「船旅で世界一周ですか。何とうらやましい。でも退屈しませんかネ」
「日本近海はともかく、太平洋やインド洋はすごく揺れるそうです。船酔いに気をつけてください」
「九十日間も船上だと、食事が大変でしょう。きっと梅干しや納豆が恋しくなるでしょう」
私が、ピースボートの船で九十日間世界一周の旅に参加することが決まったときの、私の周辺の反応はだいたいこんなものだった。実は、かくいう私自身も参加を決めてから心配していたのは船内での時間の過ごしかたであり、船室や同室になる人のことであり、また食事のことだった。しかし、これらの心配はすべて徒労だった。
航海中は、毎日ゲストスピーカーによる多方面に亘る講義があり、興味のある講座に出席するだけで一日がすぐ過ぎてしまう。退屈するどころか時間が足りないほどである。シネマルームでは一日中映画が上映されているので、鑑賞したい映画も多いが割愛せざるを得ない。ゆっくり読書に専念しようという当初の計画は、計画だおれに終わってしまった。重い思いをして積み込んだ本はトランクに入ったままである。
部屋は4人部屋の2段ベッドで、ちょっと窮屈だが気になるほどではない。どんな人と同室になるのかが心配だったが、4人とも初対面から気が合った。学んだこと、思っていることを話し合って、まるで高校時代の寮生活に逆戻りしたみたいだ。心配した揺れも、インド洋で多少揺れたくらいで、かえって楽しかった。このまま平穏無事な航海が続くのはおもしろくないから、どこかで台風にでも当たっていちど船酔いをしてみたいなど冗談が飛び出すほどである。

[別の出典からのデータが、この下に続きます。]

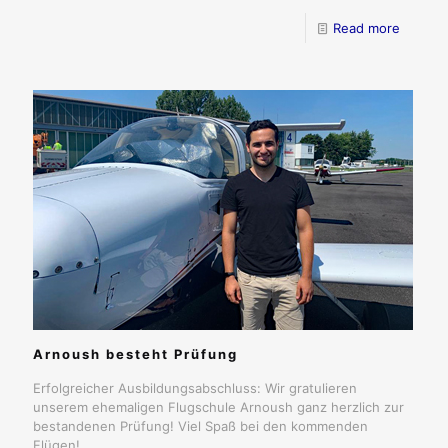
Read more
Arnoush besteht Prüfung
Erfolgreicher Ausbildungsabschluss: Wir gratulieren
unserem ehemaligen Flugschule Arnoush ganz herzlich zur
bestandenen Prüfung! Viel Spaß bei den kommenden
Flügen!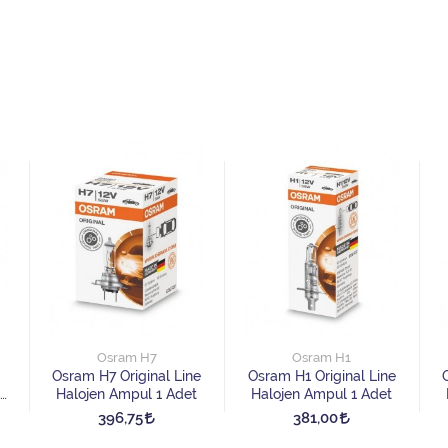
Osram H7
Osram H1
Osram H7 Original Line
Osram H1 Original Line
Halojen Ampul 1 Adet
Halojen Ampul 1 Adet
396,75
381,00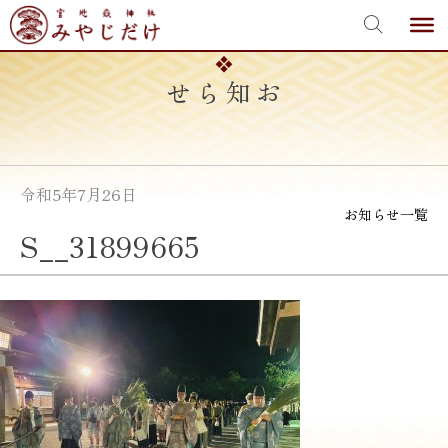
宮地嶽神社
Skip
to
content
お知らせ
令和5年7月26日
お知らせ一覧
S__31899665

ウクライナの船と聞き当初食事が心配だったが、これも思ったより良い。朝は、納豆に海苔、味噌汁に梅干しが食べられる。梅干しを大量に持ち込んだ人もいたようだが、その必要はなかった。昼は、スパゲッティだったり、お蕎麦だったり、日によってメニューが変わる。天気が良ければ、デッキランチというてもある。夜のディナーは、豪華とまではいかないが、ピースボート側の努力のおかげか口にあう。美人のウクライナ娘にサーブしてもらえるのだから、楽しくないはずがない。その土地土地のフルーツが出るのも楽しい。
それになんといっても、最高の楽しみは、さまざまな人生経験をもった、いろいろな年齢の人々とお知り合いになれ、貴重なお話を聞けることだ。カメラマン、絵の達人、パソコンマニア、ヨット競技の監督、お医者さん等あらゆるタイプのプロ、セミプロから教えてもらえる。講座の先生方とも四六時中一緒に生活しているのだから、個人的に直接指導してもらえる特権もある。
ともかく船旅は楽しい。こんな幸せで、贅沢な旅は人生始まって以来のことだ。ピースボートに乗るのが4回目だとか、6回目だとかいうリピーターが多数乗っておられる。私も病みつきになりそうだ。皆さんも、ぜひ機会を見つけて体験されることをお勧めしたい。